▶ GOAL OF THE EXERCISE
Emit a verbatim copy of the lines running from the line with "Arhitektura" through the end of the material below.

▶ RECORDS
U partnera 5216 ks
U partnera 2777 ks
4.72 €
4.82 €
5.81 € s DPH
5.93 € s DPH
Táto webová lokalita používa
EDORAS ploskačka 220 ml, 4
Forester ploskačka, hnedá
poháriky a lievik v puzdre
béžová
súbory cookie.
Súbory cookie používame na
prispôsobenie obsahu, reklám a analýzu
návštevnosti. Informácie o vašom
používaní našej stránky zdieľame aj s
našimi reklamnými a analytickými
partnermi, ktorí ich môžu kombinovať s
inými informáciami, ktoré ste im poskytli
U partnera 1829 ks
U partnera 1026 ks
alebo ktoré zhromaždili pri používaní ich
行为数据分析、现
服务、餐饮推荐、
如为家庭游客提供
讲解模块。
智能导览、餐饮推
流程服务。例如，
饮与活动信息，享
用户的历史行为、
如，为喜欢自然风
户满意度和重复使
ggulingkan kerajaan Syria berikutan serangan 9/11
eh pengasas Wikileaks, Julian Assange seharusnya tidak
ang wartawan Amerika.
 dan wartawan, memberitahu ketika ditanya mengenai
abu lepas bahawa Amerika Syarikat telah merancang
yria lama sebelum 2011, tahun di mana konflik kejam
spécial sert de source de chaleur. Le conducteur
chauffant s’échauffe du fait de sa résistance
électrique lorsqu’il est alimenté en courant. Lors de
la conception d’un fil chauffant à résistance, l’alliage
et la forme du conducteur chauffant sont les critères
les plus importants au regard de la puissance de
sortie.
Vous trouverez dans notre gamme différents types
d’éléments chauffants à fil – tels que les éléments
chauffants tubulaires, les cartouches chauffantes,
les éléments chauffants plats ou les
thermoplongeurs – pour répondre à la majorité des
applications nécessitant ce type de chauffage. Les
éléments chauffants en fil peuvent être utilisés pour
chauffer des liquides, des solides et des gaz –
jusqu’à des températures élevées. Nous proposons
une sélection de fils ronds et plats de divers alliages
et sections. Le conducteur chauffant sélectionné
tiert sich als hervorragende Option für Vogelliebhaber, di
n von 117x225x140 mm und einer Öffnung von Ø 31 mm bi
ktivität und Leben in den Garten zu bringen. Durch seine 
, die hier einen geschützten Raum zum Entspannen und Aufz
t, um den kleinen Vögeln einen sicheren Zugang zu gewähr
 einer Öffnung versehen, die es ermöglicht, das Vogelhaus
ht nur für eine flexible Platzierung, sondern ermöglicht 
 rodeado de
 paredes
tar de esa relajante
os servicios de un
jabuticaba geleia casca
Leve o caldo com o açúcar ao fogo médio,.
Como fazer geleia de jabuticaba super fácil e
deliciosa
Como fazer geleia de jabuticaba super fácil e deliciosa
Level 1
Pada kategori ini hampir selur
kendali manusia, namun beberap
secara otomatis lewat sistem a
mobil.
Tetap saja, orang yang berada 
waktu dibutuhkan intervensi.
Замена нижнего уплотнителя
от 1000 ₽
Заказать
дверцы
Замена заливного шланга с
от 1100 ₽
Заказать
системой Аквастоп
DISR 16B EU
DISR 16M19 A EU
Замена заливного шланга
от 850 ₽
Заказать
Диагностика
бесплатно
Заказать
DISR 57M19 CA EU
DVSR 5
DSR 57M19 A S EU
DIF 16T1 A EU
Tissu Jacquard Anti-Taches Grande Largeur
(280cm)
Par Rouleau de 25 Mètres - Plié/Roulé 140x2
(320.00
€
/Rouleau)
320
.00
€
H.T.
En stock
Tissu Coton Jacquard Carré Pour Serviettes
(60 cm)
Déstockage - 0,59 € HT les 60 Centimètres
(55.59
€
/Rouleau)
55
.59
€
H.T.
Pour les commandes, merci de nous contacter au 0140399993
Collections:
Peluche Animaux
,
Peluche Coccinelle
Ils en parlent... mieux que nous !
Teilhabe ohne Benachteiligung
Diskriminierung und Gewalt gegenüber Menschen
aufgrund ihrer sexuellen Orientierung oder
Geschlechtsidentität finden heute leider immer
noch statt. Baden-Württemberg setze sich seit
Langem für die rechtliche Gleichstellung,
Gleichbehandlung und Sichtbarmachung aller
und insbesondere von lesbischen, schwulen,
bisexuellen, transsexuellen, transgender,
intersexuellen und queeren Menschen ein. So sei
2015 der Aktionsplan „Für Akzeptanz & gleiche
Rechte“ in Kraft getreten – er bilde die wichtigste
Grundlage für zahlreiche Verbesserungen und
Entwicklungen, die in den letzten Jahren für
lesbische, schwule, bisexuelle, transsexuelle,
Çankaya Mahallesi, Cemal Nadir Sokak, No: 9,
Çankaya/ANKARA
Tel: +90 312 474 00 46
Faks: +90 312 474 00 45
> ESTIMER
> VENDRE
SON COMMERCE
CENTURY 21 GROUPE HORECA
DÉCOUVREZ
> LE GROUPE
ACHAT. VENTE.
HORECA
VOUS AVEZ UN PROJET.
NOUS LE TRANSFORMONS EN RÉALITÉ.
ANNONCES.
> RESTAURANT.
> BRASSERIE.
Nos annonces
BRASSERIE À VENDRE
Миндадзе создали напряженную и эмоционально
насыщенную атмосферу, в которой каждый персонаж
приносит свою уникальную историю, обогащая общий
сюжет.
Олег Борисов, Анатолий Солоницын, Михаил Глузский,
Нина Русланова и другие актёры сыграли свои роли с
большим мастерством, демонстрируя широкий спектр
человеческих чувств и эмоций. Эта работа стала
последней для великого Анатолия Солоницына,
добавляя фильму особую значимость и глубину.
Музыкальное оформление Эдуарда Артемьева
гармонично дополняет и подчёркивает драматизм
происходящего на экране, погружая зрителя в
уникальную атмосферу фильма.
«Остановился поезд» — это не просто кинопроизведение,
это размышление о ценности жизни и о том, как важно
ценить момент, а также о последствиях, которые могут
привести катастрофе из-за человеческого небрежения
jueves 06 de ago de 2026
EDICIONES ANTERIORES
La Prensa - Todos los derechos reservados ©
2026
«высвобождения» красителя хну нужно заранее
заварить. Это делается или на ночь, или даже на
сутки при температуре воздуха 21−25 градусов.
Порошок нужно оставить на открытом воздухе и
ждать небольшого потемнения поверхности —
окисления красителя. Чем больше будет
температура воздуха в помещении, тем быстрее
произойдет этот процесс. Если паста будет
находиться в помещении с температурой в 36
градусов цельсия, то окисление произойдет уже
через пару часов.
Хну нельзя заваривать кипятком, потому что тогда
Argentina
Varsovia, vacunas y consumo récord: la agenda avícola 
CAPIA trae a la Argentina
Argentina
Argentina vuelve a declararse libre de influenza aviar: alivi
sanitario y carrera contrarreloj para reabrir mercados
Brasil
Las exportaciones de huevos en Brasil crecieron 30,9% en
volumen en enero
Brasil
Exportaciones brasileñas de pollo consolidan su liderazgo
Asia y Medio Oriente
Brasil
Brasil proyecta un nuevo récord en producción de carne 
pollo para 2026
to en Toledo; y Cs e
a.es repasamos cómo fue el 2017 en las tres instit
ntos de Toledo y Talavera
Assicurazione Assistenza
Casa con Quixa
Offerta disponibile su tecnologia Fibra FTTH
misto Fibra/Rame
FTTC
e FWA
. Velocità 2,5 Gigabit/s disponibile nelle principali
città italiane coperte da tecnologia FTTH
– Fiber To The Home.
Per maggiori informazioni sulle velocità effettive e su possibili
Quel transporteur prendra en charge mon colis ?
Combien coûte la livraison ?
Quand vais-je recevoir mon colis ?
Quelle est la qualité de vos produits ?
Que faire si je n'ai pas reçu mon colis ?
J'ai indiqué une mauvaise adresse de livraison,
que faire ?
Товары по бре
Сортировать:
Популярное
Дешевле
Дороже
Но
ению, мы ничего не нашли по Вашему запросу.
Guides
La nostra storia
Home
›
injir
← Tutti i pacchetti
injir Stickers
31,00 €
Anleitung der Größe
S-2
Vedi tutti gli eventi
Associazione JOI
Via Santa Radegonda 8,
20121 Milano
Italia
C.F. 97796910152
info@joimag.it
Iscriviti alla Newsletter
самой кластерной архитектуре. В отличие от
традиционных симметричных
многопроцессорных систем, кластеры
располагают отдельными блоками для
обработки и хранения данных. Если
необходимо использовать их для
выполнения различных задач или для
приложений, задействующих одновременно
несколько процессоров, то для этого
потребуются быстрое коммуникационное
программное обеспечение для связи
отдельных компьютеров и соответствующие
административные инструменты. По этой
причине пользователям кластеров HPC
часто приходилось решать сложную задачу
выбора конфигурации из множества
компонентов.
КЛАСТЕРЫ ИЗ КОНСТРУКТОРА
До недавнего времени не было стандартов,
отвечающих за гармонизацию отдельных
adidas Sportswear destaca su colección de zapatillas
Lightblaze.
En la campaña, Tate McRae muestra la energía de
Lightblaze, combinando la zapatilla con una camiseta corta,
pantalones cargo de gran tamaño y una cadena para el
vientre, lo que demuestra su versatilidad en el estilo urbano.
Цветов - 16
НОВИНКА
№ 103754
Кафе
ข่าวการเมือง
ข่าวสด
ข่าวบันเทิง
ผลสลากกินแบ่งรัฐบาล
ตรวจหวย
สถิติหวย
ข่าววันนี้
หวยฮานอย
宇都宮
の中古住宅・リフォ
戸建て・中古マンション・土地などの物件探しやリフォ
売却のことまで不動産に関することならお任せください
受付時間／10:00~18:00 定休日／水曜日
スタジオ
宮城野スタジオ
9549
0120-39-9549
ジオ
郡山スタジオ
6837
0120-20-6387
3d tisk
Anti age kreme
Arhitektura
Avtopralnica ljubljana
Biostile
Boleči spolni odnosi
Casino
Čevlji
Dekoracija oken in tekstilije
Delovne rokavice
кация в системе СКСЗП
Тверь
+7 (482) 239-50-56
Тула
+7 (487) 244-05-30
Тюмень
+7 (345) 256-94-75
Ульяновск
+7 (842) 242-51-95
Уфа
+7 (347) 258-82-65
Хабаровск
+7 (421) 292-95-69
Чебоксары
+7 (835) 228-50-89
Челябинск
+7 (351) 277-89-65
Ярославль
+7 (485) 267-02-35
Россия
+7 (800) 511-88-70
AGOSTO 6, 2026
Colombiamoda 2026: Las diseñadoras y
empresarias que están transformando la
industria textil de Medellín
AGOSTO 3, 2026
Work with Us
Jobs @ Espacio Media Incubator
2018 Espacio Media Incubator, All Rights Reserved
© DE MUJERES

▶ YOUR SOLUTION
Arhitektura
Avtopralnica ljubljana
Biostile
Boleči spolni odnosi
Casino
Čevlji
Dekoracija oken in tekstilije
Delovne rokavice
кация в системе СКСЗП
Тверь
+7 (482) 239-50-56
Тула
+7 (487) 244-05-30
Тюмень
+7 (345) 256-94-75
Ульяновск
+7 (842) 242-51-95
Уфа
+7 (347) 258-82-65
Хабаровск
+7 (421) 292-95-69
Чебоксары
+7 (835) 228-50-89
Челябинск
+7 (351) 277-89-65
Ярославль
+7 (485) 267-02-35
Россия
+7 (800) 511-88-70
AGOSTO 6, 2026
Colombiamoda 2026: Las diseñadoras y
empresarias que están transformando la
industria textil de Medellín
AGOSTO 3, 2026
Work with Us
Jobs @ Espacio Media Incubator
2018 Espacio Media Incubator, All Rights Reserved
© DE MUJERES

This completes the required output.